# when did u start calling them your ex?



## mama (Feb 25, 2011)

i find myself saying ex dh now. it looks weird but comes naturally. just wondering if those that are sep. not completely divorced what do u call your ex? or do u still refer to them as your dh or dw?


----------



## Crankshaw (Jan 12, 2011)

mama said:


> i find myself saying ex dh now. it looks weird but comes naturally. just wondering if those that are sep. not completely divorced what do u call your ex? or do u still refer to them as your dh or dw?


usually W, sometimes ex.


----------



## Jellybeans (Mar 8, 2011)

My sister actually started calling him my ex some time back. SHe'd say "I saw your ex husband today." And it would piss me off cause we were still married. Fast forward, one day he texted me, trying to find out where I was and I said, "That's my ex" as I was checking my phone. And then I kind of had a wtf moment.

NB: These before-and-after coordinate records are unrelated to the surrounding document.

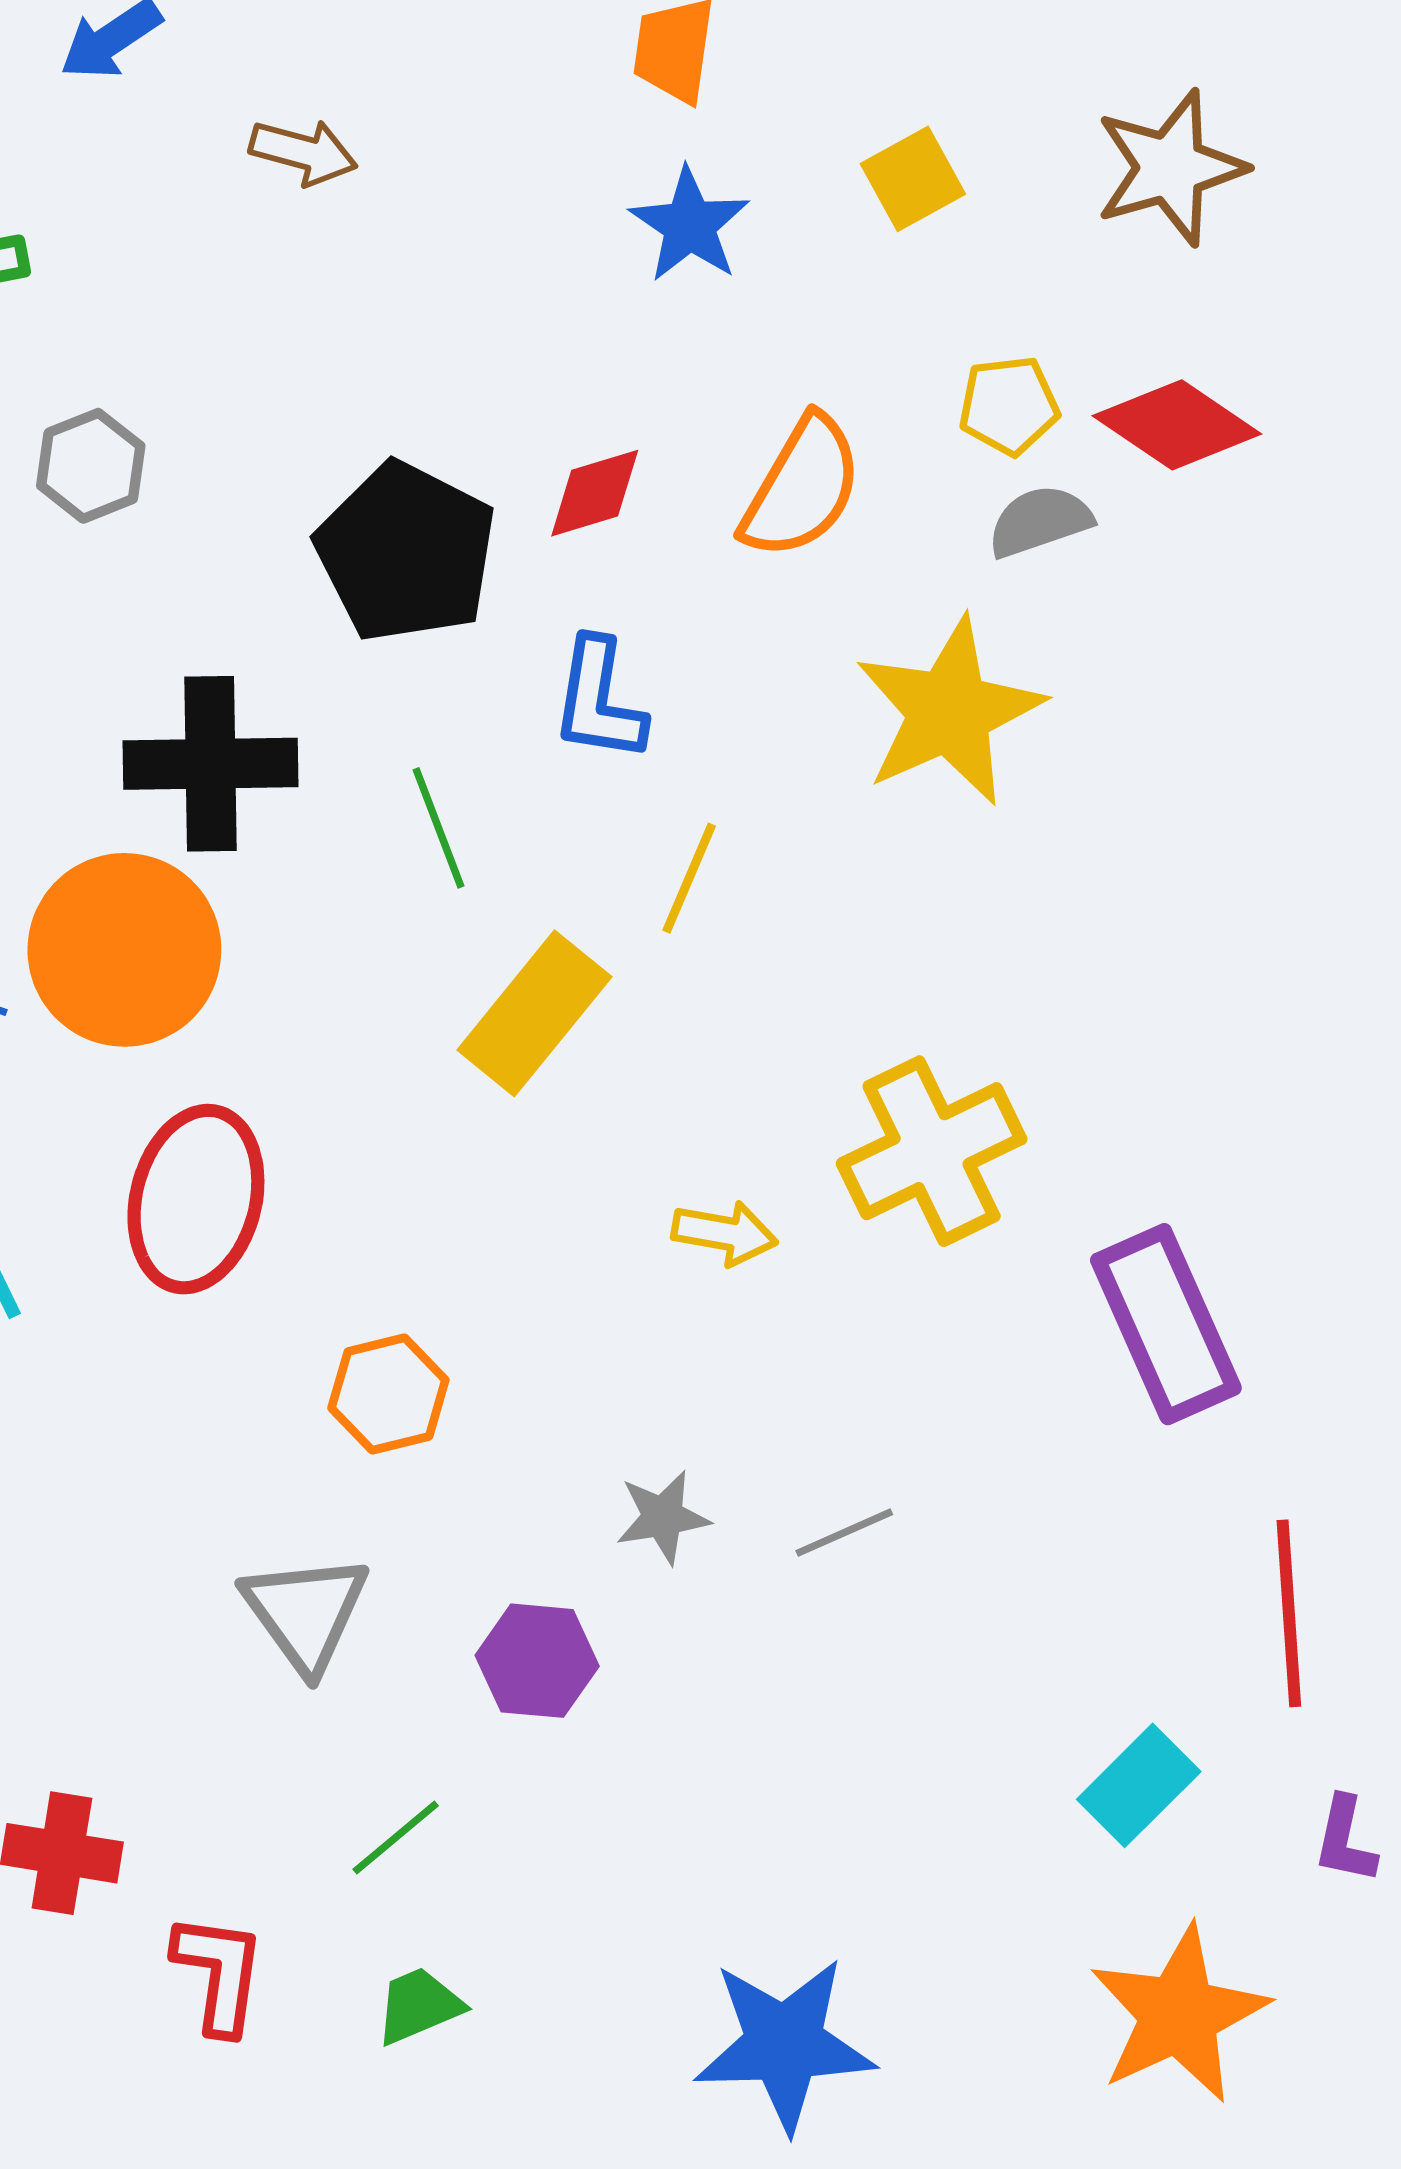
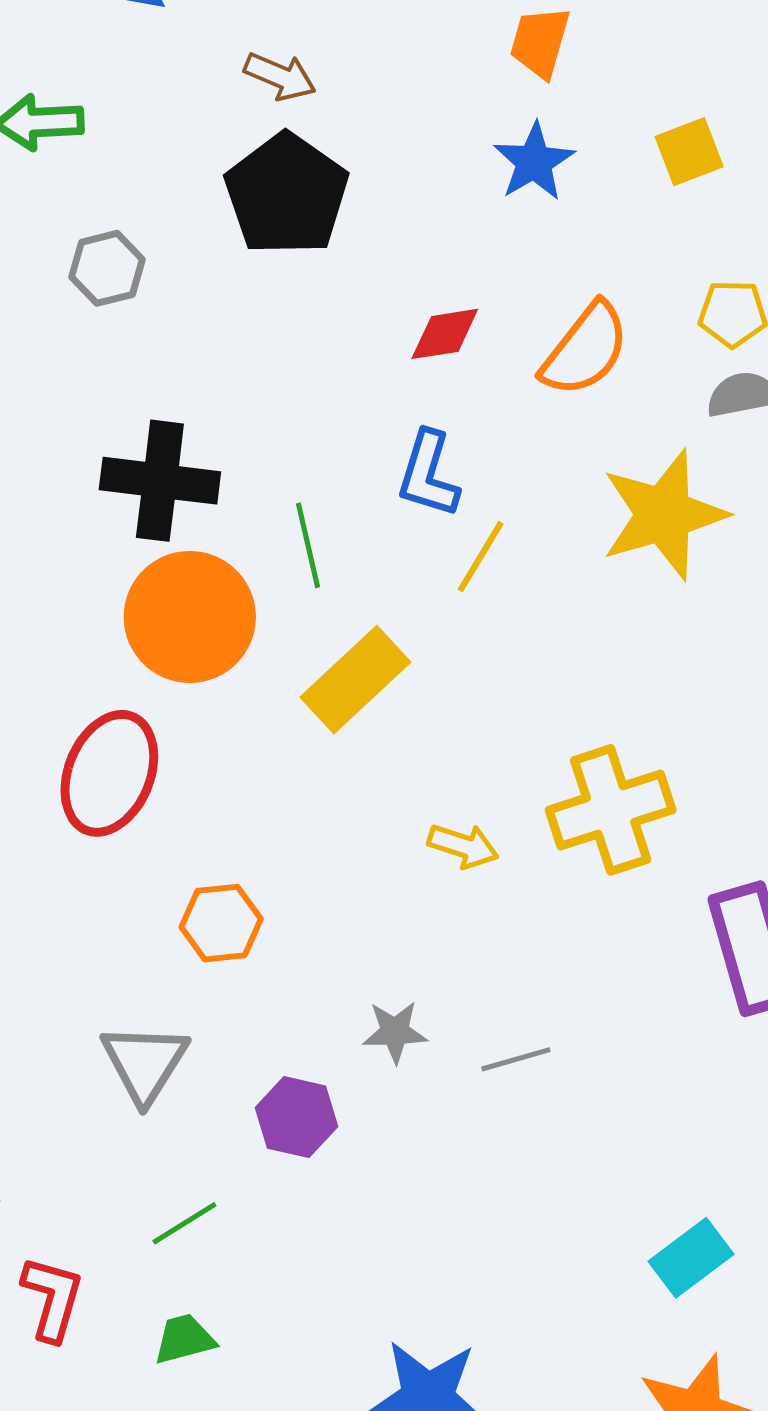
black pentagon: (406, 552) -> (287, 194), moved
yellow line: (689, 878) -> (481, 557), moved
orange circle: (124, 950) -> (190, 617), moved

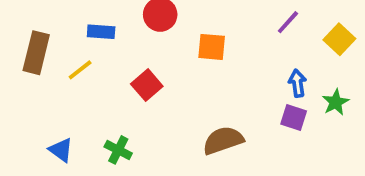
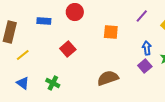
orange square: (212, 47) -> (111, 32), moved
yellow line: (80, 70) -> (23, 55), moved
purple square: (294, 118) -> (145, 66), turned 32

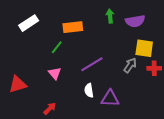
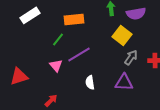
yellow square: (144, 48) -> (122, 35), moved, turned 30
purple line: (92, 64) -> (79, 54), moved
purple triangle: (110, 98) -> (124, 82), moved

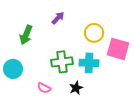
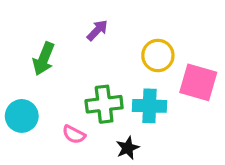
pink semicircle: (44, 88) -> (74, 134), moved

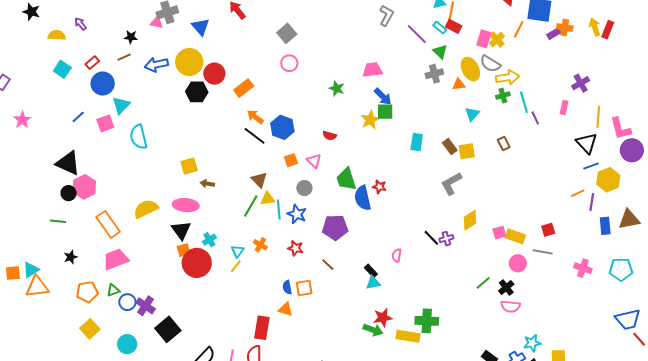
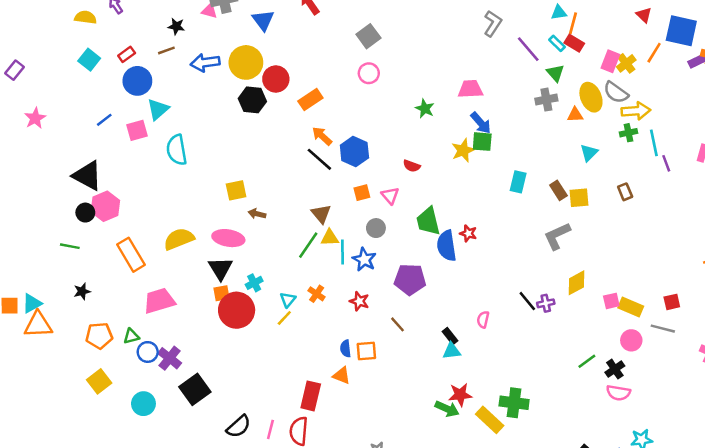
pink trapezoid: (116, 259) -> (159, 301), moved
yellow rectangle: (408, 336) -> (490, 420), turned 30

LOL. I still usually refer to him as my or stbx but that day I definitely said it and it was...a breakthrough Hahaha.


----------



## Freak On a Leash (Feb 19, 2010)

mama said:


> just wondering if those that are sep. not completely divorced what do u call your ex?


I could get banned for saying the things I call my ex! :rofl:

Something like @!#* and <&%$#!!

Yeah..that's it!

Seriously, I don't refer to him as my "ex" because technically we are still married. So yeah, he's still my husband. At least I think so. Someone ask him.


----------



## Crankshaw (Jan 12, 2011)

Freak On a Leash said:


> I could get banned for saying the things I call my ex! :rofl:
> 
> Something like @!#* and <&%$#!!
> 
> ...


do we have to be drunk first, coz if we do, I ain't doing it !


----------



## AmImad (Jan 28, 2011)

I still call him my H, I know he refers to me as his ex..


----------



## Freak On a Leash (Feb 19, 2010)

Crankshaw said:


> do we have to be drunk first, coz if we do, I ain't doing it !


No, you just have to sit on his porch and freeze your nuts off.


----------